Peers (message senders and receivers) bind to each other thru names in
name
spaces and exchange messages.
Distributed channels can be connected or "mounted" to allow transparent
distributed message passing. Connected channels create a decentralized
peer to peer communication systems.
Based on Channel's
design, this document further explores the details of name-space
connection / merge protocol for connecting distributed channels. The
discussions here focus on generic interactions and is based on Gerard J. Holzmann's
protocol model. So no details related to any specific transport
layer are presented.

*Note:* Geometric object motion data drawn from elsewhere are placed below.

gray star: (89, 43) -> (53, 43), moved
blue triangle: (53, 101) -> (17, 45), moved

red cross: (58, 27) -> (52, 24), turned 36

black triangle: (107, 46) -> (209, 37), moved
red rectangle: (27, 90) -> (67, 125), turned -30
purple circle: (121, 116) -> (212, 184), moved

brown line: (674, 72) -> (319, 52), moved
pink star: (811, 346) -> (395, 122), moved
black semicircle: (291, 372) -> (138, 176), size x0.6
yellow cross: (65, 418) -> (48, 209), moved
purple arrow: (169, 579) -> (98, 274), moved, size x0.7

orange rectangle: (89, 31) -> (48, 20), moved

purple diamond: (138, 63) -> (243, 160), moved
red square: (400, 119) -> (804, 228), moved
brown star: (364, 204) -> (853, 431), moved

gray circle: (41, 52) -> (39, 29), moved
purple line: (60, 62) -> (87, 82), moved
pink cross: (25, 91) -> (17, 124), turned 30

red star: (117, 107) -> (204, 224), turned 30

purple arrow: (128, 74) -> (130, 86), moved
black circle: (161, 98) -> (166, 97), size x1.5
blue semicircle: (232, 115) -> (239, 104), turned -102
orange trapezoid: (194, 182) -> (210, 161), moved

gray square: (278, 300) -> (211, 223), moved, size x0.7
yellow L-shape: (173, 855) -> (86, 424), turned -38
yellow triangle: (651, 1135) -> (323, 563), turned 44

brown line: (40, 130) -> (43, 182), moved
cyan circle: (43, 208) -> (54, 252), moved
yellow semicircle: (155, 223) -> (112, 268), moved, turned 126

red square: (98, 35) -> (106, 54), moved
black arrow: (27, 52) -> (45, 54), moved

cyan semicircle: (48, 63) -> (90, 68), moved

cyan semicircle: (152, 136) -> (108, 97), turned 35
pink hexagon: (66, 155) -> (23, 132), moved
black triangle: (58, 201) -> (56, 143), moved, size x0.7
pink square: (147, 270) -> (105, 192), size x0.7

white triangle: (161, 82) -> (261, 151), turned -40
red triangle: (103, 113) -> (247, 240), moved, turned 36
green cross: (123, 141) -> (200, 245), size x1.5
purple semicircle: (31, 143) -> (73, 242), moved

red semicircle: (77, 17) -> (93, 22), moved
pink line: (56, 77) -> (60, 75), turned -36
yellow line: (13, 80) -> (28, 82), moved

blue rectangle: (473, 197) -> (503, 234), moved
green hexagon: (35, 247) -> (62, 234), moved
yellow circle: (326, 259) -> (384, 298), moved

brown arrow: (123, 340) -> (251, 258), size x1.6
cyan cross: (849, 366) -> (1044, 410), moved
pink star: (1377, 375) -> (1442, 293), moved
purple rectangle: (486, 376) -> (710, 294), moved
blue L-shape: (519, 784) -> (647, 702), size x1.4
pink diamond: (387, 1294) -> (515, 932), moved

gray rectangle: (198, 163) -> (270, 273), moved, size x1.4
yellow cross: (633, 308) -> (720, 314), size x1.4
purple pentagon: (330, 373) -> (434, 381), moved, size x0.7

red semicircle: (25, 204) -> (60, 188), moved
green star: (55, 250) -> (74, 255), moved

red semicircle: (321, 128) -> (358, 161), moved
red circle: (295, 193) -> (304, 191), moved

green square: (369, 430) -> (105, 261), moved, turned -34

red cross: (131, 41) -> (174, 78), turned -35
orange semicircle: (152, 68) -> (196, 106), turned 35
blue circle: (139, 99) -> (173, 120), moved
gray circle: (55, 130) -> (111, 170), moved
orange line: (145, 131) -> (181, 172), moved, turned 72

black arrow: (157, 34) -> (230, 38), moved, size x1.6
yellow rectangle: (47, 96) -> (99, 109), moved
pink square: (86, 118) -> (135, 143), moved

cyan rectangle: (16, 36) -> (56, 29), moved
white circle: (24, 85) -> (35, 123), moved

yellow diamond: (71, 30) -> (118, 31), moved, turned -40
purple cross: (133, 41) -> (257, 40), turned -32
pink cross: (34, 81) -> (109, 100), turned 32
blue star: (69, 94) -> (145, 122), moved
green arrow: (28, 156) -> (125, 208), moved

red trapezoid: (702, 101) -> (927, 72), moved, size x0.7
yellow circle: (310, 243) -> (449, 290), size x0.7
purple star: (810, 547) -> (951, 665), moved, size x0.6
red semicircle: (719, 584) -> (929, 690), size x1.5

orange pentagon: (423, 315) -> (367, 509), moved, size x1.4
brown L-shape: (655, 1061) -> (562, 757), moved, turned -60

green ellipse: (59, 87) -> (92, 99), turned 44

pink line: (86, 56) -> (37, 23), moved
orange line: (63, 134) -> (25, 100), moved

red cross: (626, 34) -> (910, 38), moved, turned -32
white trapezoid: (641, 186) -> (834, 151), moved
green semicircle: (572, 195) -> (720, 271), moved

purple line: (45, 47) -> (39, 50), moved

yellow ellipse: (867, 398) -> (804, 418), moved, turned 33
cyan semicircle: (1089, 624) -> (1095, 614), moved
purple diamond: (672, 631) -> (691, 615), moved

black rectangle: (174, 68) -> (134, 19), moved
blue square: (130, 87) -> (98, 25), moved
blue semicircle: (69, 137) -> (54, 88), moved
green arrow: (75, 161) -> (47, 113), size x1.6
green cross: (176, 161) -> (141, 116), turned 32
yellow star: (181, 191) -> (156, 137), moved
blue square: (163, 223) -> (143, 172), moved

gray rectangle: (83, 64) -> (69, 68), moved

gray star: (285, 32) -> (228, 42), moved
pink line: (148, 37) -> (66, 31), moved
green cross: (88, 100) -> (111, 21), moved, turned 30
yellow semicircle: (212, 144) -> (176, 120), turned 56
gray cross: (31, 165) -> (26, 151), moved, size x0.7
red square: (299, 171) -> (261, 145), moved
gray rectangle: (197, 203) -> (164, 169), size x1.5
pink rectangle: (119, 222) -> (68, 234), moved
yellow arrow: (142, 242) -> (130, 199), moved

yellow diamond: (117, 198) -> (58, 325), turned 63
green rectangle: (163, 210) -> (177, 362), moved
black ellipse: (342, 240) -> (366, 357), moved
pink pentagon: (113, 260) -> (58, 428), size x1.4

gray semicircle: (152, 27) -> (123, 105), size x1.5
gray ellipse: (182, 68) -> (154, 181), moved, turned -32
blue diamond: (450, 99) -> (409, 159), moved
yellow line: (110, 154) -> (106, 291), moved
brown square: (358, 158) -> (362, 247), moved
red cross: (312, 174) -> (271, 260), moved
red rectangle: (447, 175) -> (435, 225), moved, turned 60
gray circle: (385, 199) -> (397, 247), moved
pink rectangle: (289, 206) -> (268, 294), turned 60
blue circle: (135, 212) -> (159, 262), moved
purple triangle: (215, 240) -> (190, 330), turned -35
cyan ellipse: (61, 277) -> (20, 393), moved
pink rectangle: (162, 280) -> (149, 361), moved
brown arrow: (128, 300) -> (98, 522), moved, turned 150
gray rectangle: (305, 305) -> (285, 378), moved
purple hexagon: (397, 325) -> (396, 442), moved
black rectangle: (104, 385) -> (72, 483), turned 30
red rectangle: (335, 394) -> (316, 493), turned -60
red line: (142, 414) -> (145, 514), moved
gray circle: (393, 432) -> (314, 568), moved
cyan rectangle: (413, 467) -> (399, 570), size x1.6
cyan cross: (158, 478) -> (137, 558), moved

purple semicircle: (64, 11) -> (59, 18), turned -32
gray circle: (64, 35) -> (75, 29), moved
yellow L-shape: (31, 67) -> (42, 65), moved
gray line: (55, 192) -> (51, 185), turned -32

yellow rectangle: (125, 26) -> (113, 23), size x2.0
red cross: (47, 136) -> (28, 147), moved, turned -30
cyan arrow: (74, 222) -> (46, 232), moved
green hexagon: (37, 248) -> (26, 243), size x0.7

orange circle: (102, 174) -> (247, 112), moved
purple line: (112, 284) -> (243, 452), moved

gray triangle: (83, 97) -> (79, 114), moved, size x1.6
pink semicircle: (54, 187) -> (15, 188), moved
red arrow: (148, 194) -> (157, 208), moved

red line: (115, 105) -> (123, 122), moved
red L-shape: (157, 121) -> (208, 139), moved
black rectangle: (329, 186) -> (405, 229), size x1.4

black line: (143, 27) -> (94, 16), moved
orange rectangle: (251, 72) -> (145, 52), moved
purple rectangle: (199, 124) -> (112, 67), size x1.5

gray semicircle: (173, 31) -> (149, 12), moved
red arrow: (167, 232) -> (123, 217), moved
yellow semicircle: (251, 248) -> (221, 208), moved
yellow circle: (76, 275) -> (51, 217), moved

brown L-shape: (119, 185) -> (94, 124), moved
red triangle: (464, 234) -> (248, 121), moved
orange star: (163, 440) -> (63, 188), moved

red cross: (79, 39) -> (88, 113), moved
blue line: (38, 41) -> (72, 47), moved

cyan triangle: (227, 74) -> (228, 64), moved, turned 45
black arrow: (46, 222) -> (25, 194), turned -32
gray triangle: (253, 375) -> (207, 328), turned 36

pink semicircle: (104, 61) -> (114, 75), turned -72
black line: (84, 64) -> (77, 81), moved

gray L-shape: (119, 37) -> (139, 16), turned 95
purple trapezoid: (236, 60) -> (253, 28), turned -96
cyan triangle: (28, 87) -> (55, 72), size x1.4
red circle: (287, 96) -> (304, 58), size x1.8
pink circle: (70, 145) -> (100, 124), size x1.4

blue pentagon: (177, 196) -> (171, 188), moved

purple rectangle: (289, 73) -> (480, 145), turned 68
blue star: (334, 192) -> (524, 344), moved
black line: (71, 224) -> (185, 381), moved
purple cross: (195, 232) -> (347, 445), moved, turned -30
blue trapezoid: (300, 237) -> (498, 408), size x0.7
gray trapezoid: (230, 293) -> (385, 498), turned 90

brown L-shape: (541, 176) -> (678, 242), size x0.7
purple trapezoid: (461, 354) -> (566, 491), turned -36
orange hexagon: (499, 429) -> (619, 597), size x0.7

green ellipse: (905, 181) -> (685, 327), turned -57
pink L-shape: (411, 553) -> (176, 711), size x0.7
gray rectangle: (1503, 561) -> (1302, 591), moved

The author has implemented the protocol on top of
both tcp connections and shared memory queues.
Table of Contents
- Requirements
notation
- Introduction
to
Name-space Terminology
- Names
(in
name-space)
- Types
of
name-space:
- Binding
- Interface
- Elements
of Protocol
Specification
- Protocol
Service
Overview
- Assumptions
About
Environment
- Protocol
Vocabulary
- Message
Format
- Protocol
Operations
(Procedure Rules)
- Channel
connection
- Channel
disconnection
- Publication
of
names
- Unpublication
of
names
- Subscription
of
names
- Unsubscription
of
names
- References
Requirements notation
The key words "MUST", "MUST NOT", "REQUIRED", "SHALL", "SHALL NOT",
"SHOULD", "SHOULD NOT", "RECOMMENDED", "MAY", and "OPTIONAL" in this
document are to be interpreted as described in [RFC2119].
Introduction to
Name-space Terminology
The following introduces the basic concepts of message passing
name-spaces. For more details please refer to section
4.1 of Channel's design doc.
To use channel for message passing, senders and receivers bind to names
in name space; binding and matching rules decide which senders will
bind to which receivers; then message passing and event dispatching
could happen among bound senders and receivers.
-
Names (in
name-space)
A name has the following attributes:
- Id is the main content of names. Integers, strings, POD structs
etc can be used as ids for linear name space; string path names can be
used for hierarchical name spaces and regex patterns and Linda style
tuples can be used for associative name space.
- Id_trait defines the id-matching algorithm which partially
decides name-matching and which senders will bind which receivers.
A channel is a process local name space
which can be connected to other local or remote channels. So we have 2
types of communicating peers:
- MEMBER_LOCAL (local peers): communication peers inside the same
channel
- MEMBER_REMOTE (remote peers): communication peers from different
channels
- sending and receiving scope
When sending/receiving messages, we can
specify the scope of operations:
- SCOPE_LOCAL:
- publish/send specified messages to local peers;
- subscribe/receive specified messages from local peers
- SCOPE_REMOTE:
- publish/send specified messages to remote peers;
- subscribe/receive specified messages from remote peers
- SCOPE_GLOBAL:
- publish/send specified messages to both local and remote peers;
- subscribe/receive specified messages from both local and remote
peers
-
Types of
name-space:
There are 3 types of name spaces based
on its id-matching algorithms
and naming structures:
There are ordering relationship among
ids, so they can be arranged in linear range. Exact matching
is used
for
id-matching.
There are containment relationship
among ids, so they can be arranged in tree/trie structures. Prefix
matching is used for id-matching
Id-matching is based on associative
lookup similar to Linda's tuple space or regular expression
matching
algorithms
-
Binding
Names are ONLY created into name space
when bound for sending/receiving msgs:
- Named_Out: output/send interface bound with name; when a
named_out is created or added into channel, its name is published in name-space; when the
named_out is removed, its name is unpublished.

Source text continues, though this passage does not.